» **WHAT IS EXPECTED**: Your task is to transcribe each record exactly and to omit every image.

» **DATA PROVIDED**:
:::::

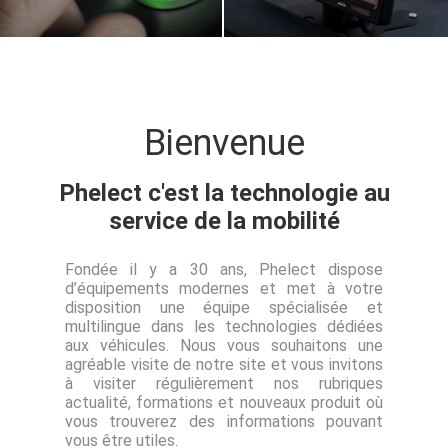
Bienvenue
Phelect c'est la technologie au
service de la mobilité
Fondée il y a 30 ans, Phelect dispose
d’équipements modernes et met à votre
disposition une équipe spécialisée et
multilingue dans les technologies dédiées
aux véhicules. Nous vous souhaitons une
agréable visite de notre site et vous invitons
à visiter régulièrement nos rubriques
actualité, formations et nouveaux produit où
vous trouverez des informations pouvant
vous être utiles.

:::::

» **EXERCISE SOLUTION**:
Bienvenue
Phelect c'est la technologie au
service de la mobilité
Fondée il y a 30 ans, Phelect dispose
d’équipements modernes et met à votre
disposition une équipe spécialisée et
multilingue dans les technologies dédiées
aux véhicules. Nous vous souhaitons une
agréable visite de notre site et vous invitons
à visiter régulièrement nos rubriques
actualité, formations et nouveaux produit où
vous trouverez des informations pouvant
vous être utiles.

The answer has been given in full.